Scaling Considerations for Google Docs
Overview
Scaling a collaborative document editing system to support 100M+ daily active users with real-time synchronization requires careful consideration of operational transform servers, document distribution, and global infrastructure.

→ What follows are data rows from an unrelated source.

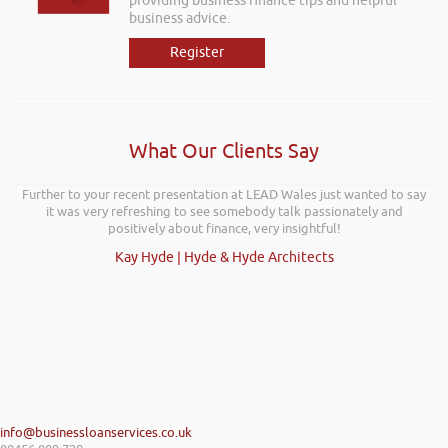
providing business finance tips and helpful
business advice.
Register
What Our Clients Say
Further to your recent presentation at LEAD Wales just wanted to say
it was very refreshing to see somebody talk passionately and
positively about finance, very insightful!
Kay Hyde | Hyde & Hyde Architects
info@businessloanservices.co.uk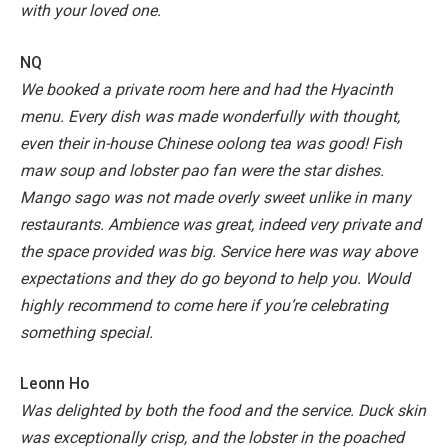
with your loved one.
NQ
We booked a private room here and had the Hyacinth
menu. Every dish was made wonderfully with thought,
even their in-house Chinese oolong tea was good! Fish
maw soup and lobster pao fan were the star dishes.
Mango sago was not made overly sweet unlike in many
restaurants.
Ambience was great, indeed very private and
the space provided was big. Service here was way above
expectations and they do go beyond to help you. Would
highly recommend to come here if you’re celebrating
something special.
Leonn Ho
Was delighted by both the food and the service. Duck skin
was exceptionally crisp, and the lobster in the poached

1. Operational Transform Server Scaling
Challenge: OT Computation Complexity
- Problem: O(n²) complexity for n concurrent operations
- Impact: 100 concurrent editors = 10,000 transform operations
- Bottleneck: Single OT server becomes CPU-bound at 50-100 concurrent editors
Solution: Hierarchical OT Architecture
┌─────────────────────────────────────────────────────────┐
│ Global OT Coordinator │
│ (Handles cross-region conflicts) │
└─────────────────────────────────────────────────────────┘
│
┌───────────────────┼───────────────────┐
▼ ▼ ▼
┌──────────────┐ ┌──────────────┐ ┌──────────────┐
│ Regional OT │ │ Regional OT │ │ Regional OT │
│ Server │ │ Server │ │ Server │
│ (US-East) │ │ (EU-West) │ │ (AP-South) │
└──────────────┘ └──────────────┘ └──────────────┘
│ │ │
┌───┴───┐ ┌───┴───┐ ┌───┴───┐
▼ ▼ ▼ ▼ ▼ ▼
OT-1 OT-2 OT-3 OT-4 OT-5 OT-6
(50 (50 (50 (50 (50 (50
users) users) users) users) users) users)Implementation Strategy:
- Document Affinity: Pin document to specific OT server
- Load-Based Routing: Route new editors to least-loaded server
- Hot Document Detection: Identify documents with >50 concurrent editors
- Dynamic Splitting: Split hot documents across multiple OT servers with coordination layer
OT Server Capacity Planning
Single OT Server Capacity:
- 50 concurrent editors (optimal)
- 100 concurrent editors (maximum)
- 500 operations/second processing rate
- 16 CPU cores, 64GB RAM
Cluster Sizing:
- 100M DAU × 5% concurrent = 5M concurrent users
- Average 3 users per document = 1.67M active documents
- 1% hot documents (>10 editors) = 16,700 hot documents
- Hot documents need 16,700 × 2 = 33,400 OT servers
- Regular documents need 1.65M / 50 = 33,000 OT servers
- Total: ~66,000 OT servers globally2. Document Sharding and Distribution
Sharding Strategy: Document ID-Based
-- Shard key: document_id
-- Sharding function: HASH(document_id) % num_shards
Shard Distribution:
- 1 billion documents
- 10,000 shards
- 100,000 documents per shard
- Shard size: ~50GB (500KB avg document)Hot Shard Problem
Detection:
- Monitor QPS per shard (threshold: 10,000 QPS)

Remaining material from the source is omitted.